Let's give credit where credit is due. Target CEO Brian Cornell took over the reins of this then troubled firm in 2014. He proceeded to rid the operation of money losing units, remodel the stores, and allow Starbucks (SBUX) inside. How inviting. It seems the plan has worked. Ironically, Cornell came with a Walmart background, having served as the CEO of Sam's Club from 2009 to 2012.
Target reported significant beats for first quarter EPS and revenue generation on Wednesday morning. The beats were themselves supported supported by comparable store sales of a quite robust 4.8%, well above consensus. Comp digital sales simply blew the doors off of the place at 42%, even better than the 37% that Walmart posted just last week. The point there is that these two are becoming effective competitors on Amazon's turf. Their many locations that allow for in-store pick-ups and shorten delivery times have made them viable.
Want more? You've got it. EBTDA? Crushed it. Operating Margin? Improved. In the age of the trade war. Walmart could not say that. So, as retailers across the nation blame lousy weather, or in the case of Nordstrom (JWN) actually owned their poor performance, it becomes apparent that it was either sunny on Target's side of the street, or the execution was simply excellent.
Mt Initial Thought
I came in flat this name. I had a feeling that these earnings would outperform the pack, but honestly I did not want to increase exposure to retail as the trade war heated up. My bad. Brian Cornell has truly proven that he is a winner, and that Target is a worthy competitor to the title.

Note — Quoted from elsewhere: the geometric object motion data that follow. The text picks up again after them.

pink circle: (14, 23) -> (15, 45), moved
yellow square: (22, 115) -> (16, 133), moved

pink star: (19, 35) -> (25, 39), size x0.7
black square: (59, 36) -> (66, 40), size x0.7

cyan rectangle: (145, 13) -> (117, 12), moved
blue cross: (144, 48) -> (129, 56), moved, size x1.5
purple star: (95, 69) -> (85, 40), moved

My problem here is that I do not see an easily recognizable technical pattern that presents as overtly bullish, despite fundamentals that are clearly improving. To me that means that I can tell which way the bus is moving, but I am having trouble identifying where the bus stops are. The stock has suffered two significant gaps to the downside over the past half year or so prior to this morning's gap higher.
What is someone like myself, who missed this move, but is still interested in owning these shares to do? I'm pretty sure that I do not want to grab the name on the pop. That's not my way. What I might try to do is wait to see if the shares can challenge the April highs in the $83 area. A take and hold there would be to me a higher probability play than just laying out the dough for the equity today. We get that action prior to Q2 earnings this summer, and technically, there would be a case for $90.

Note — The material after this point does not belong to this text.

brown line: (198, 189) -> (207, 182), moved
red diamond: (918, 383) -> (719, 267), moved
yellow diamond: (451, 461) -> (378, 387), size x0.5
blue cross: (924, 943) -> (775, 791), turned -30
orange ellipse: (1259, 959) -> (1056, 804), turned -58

The Way To Do This (minimal lots)
- Purchase one TGT July $80 call (value: $2.37)
- Sale of one TGT July $87.50 call (value $0.37)

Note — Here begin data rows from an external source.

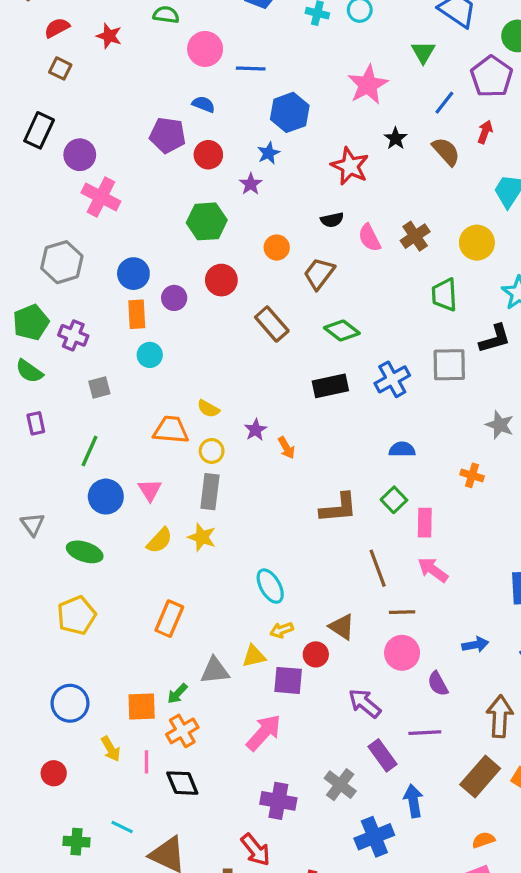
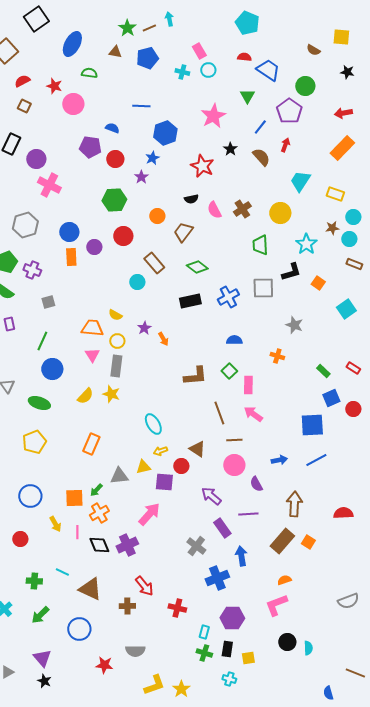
pink circle: (205, 49) -> (73, 104), moved
cyan circle: (150, 355) -> (137, 282), moved
pink triangle: (150, 490) -> (92, 355), moved
purple cross: (278, 801) -> (127, 545), moved, turned -35

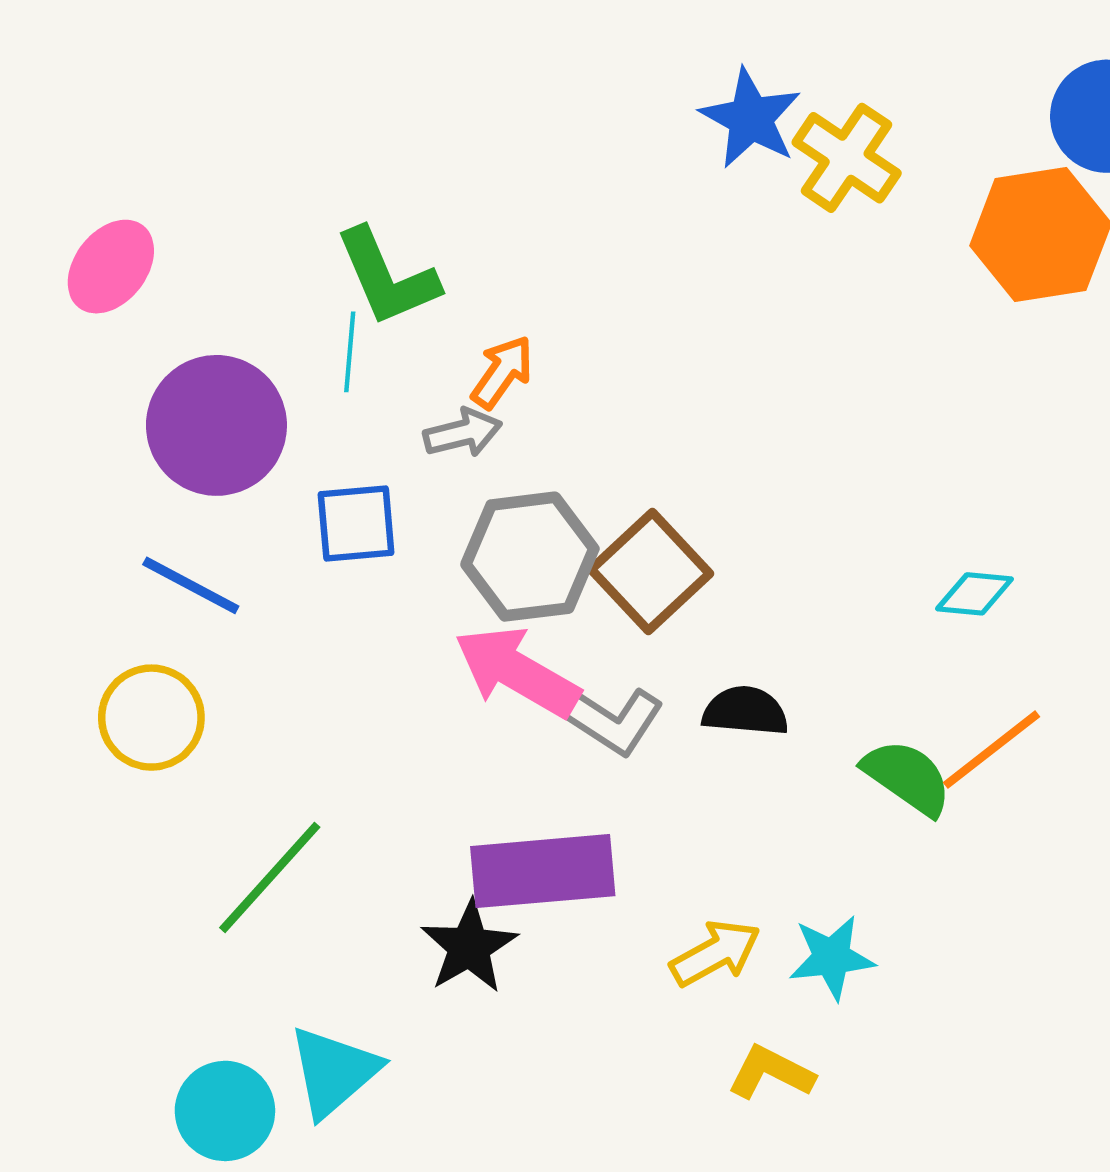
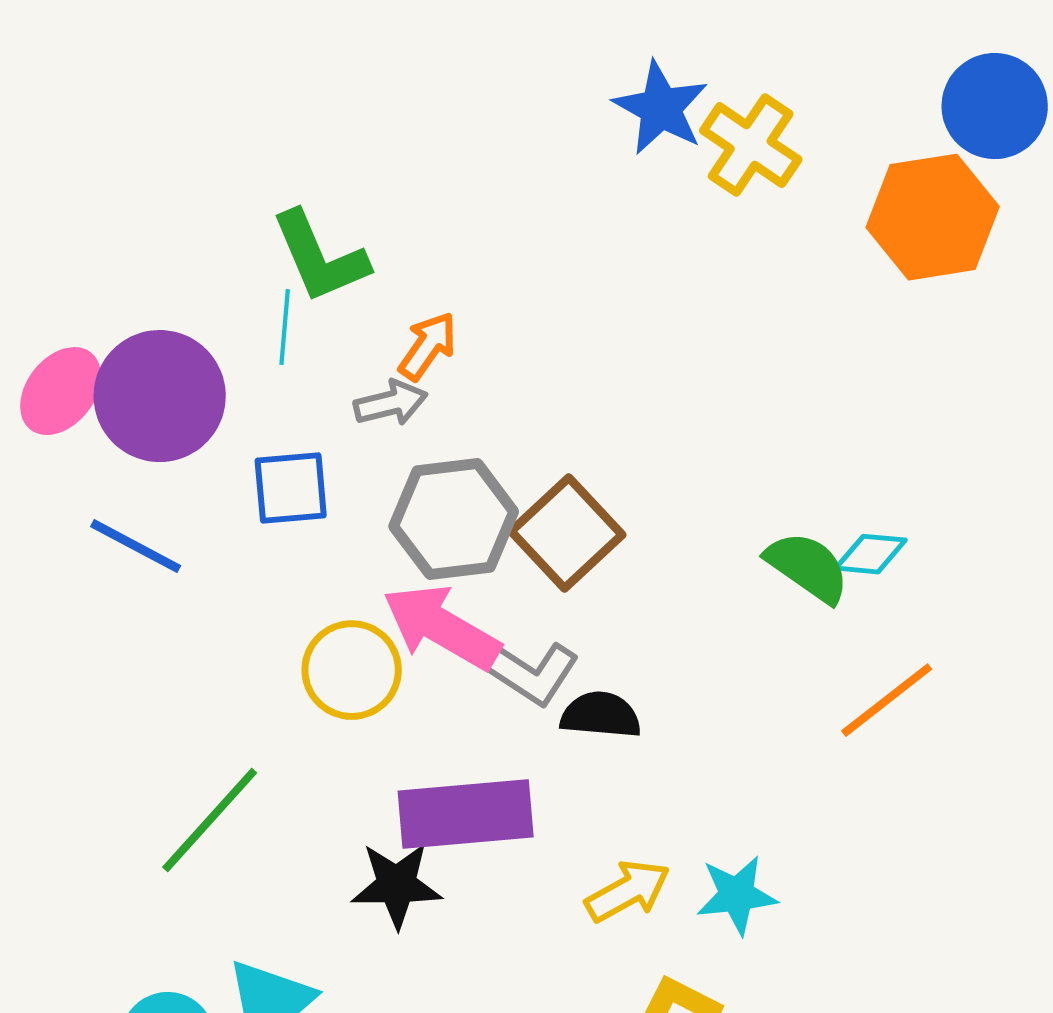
pink ellipse: (111, 267) -> (61, 391), moved
black semicircle: (745, 711) -> (601, 715), moved
yellow circle: (151, 718) -> (352, 670), moved
green semicircle: (907, 777) -> (808, 567), moved
black star: (469, 947) -> (397, 885), turned 30

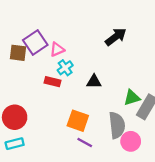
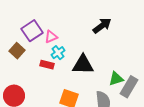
brown square: (18, 53) -> (17, 51), moved, turned 35
black triangle: (94, 82) -> (83, 65), size x1.6

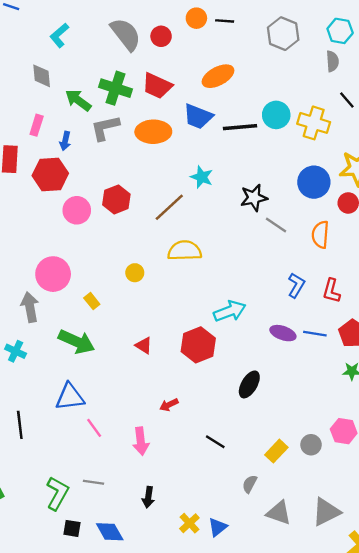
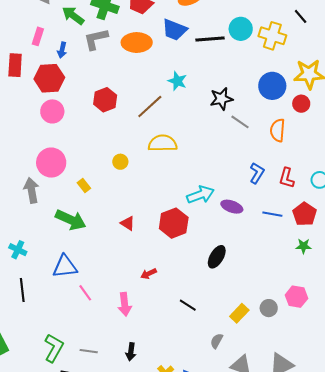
pink circle: (77, 210) -> (52, 111), moved
purple ellipse: (283, 333) -> (232, 207), moved
cyan cross: (16, 351) -> (18, 250), moved
gray line: (93, 482) -> (89, 351), moved

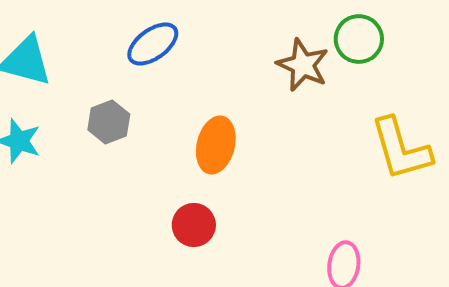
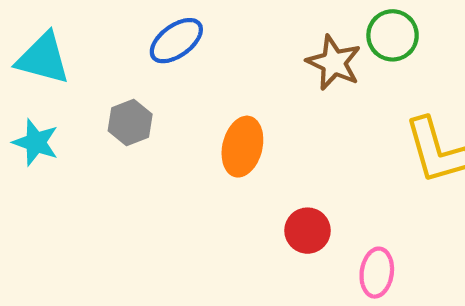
red circle: (194, 225) -> (308, 231), moved

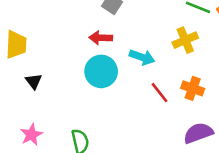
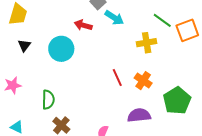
cyan arrow: (142, 57) -> (114, 18), moved
cyan circle: (101, 71) -> (61, 49), moved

- Sale of one TGT July $72.50 call (value: $0.83)
Net Debit: $1.17
Notes: The trader is laying out a net $117 for the right to purchase TGT at $80 by July 19th. The reduction in the outlay is reached by capping profit by that date to a sale at $87.50, as well as the acceptance of potential equity risk at $72.50 in the event of a selloff. Max potential profit by July 19th would be $633 or 541%.